§ Task directions: Transcribe word for word the lines below from the line with "Tyckte det blev" through the line with "vill använda mina", ends included.
[[ Records, beginning ]]
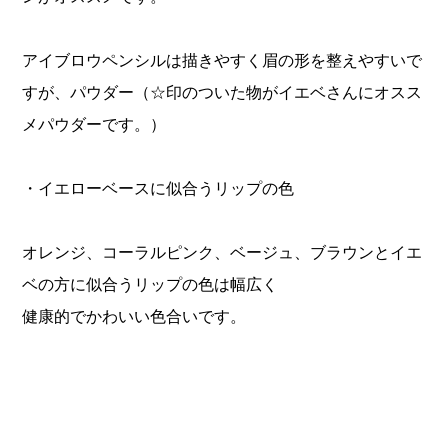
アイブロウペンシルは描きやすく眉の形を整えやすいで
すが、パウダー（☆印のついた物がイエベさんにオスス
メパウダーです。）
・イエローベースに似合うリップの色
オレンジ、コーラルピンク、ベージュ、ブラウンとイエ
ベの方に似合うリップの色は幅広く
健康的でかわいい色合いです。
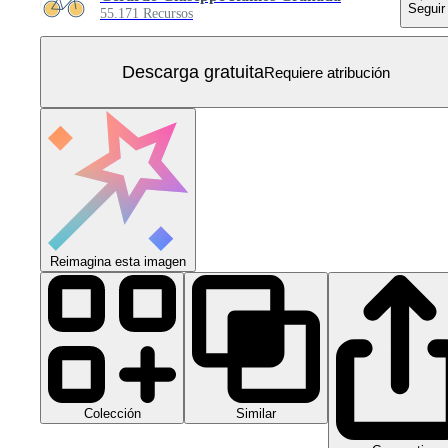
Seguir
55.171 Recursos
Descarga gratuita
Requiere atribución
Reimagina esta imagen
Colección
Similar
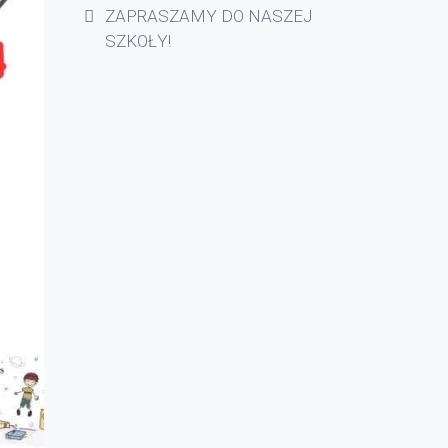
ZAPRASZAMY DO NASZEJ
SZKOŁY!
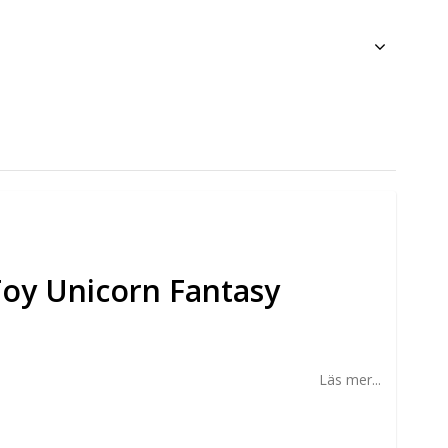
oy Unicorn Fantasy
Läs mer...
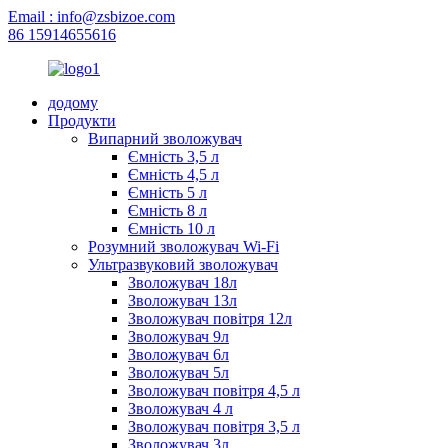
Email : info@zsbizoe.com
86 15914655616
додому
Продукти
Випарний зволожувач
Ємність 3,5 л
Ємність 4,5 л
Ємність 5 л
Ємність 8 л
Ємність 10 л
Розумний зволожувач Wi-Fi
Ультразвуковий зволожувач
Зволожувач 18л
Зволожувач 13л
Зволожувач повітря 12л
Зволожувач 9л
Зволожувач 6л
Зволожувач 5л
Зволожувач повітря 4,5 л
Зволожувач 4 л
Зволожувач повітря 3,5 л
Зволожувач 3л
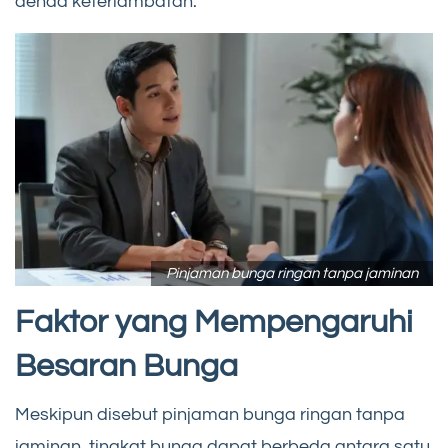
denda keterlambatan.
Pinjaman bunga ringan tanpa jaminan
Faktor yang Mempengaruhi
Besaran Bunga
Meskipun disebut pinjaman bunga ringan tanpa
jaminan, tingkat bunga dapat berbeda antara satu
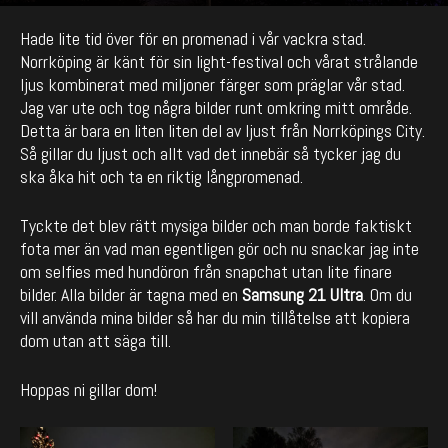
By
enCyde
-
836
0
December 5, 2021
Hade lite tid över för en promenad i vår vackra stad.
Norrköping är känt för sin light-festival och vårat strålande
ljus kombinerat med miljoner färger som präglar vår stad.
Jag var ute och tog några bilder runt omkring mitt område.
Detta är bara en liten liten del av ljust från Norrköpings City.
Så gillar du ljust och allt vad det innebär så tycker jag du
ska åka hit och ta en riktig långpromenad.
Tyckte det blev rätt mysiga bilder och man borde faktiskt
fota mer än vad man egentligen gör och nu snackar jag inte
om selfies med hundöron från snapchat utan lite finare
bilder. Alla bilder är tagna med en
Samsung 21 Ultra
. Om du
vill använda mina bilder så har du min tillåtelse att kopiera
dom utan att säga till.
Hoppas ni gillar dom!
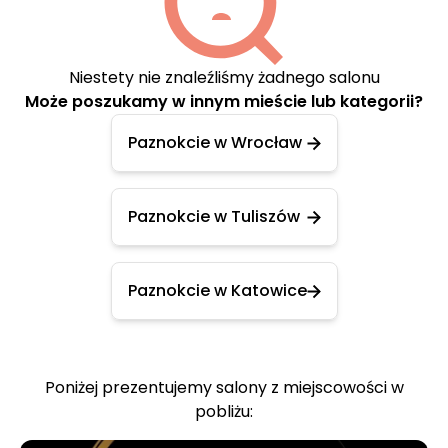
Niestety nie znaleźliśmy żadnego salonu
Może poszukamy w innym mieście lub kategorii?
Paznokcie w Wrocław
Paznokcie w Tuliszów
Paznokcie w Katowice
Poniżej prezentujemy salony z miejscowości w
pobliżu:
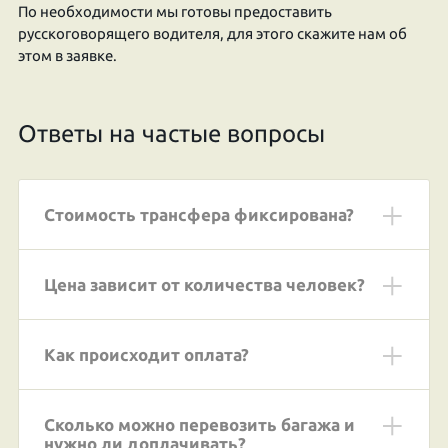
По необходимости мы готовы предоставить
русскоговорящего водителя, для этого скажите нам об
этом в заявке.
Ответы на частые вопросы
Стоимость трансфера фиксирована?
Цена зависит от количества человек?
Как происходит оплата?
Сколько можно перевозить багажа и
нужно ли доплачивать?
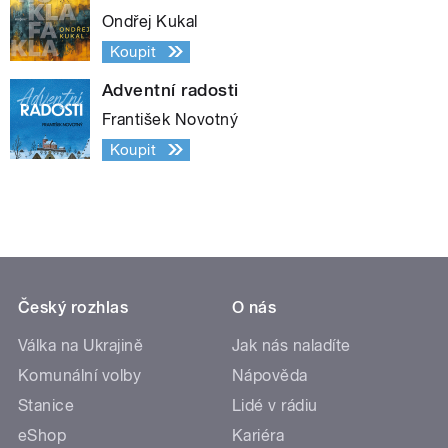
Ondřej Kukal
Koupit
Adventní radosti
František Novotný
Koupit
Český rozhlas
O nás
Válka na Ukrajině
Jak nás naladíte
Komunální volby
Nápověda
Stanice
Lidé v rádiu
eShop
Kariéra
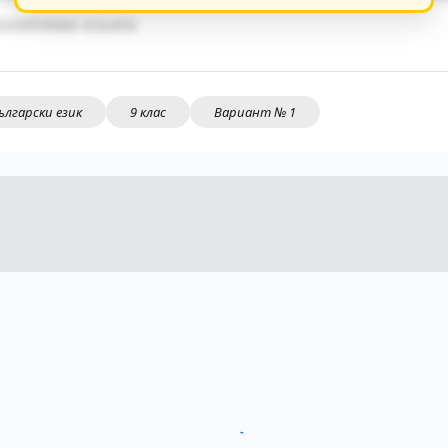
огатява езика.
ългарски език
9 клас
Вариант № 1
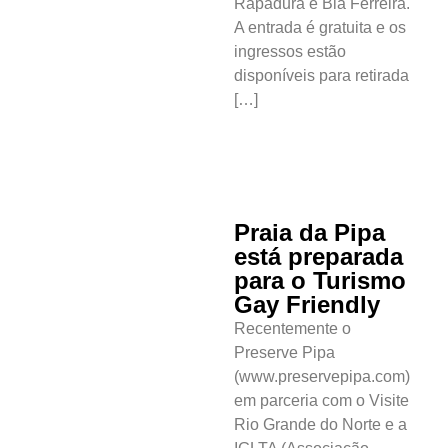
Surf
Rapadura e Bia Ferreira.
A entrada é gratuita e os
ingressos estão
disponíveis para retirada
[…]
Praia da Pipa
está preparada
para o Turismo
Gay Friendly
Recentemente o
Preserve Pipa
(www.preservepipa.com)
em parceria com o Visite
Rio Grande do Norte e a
[[ Records, end ]]
[[ Records, beginning ]]
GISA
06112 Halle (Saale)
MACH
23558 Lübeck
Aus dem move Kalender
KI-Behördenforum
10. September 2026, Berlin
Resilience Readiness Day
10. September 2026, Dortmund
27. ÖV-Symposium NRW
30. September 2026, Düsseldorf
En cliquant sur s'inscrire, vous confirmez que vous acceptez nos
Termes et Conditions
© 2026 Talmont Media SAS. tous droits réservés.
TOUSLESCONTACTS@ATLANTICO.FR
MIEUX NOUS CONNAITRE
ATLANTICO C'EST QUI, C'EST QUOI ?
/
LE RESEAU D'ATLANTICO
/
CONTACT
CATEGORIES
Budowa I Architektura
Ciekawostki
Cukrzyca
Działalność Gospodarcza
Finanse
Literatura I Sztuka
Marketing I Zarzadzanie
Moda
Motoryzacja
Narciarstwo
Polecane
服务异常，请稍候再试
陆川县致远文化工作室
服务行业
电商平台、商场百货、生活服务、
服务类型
[[ Records, end ]]
§ Task answer:
Tyckte det blev rätt mysiga bilder och man borde faktiskt
fota mer än vad man egentligen gör och nu snackar jag inte
om selfies med hundöron från snapchat utan lite finare
bilder. Alla bilder är tagna med en
Samsung 21 Ultra
. Om du
vill använda mina bilder så har du min tillåtelse att kopiera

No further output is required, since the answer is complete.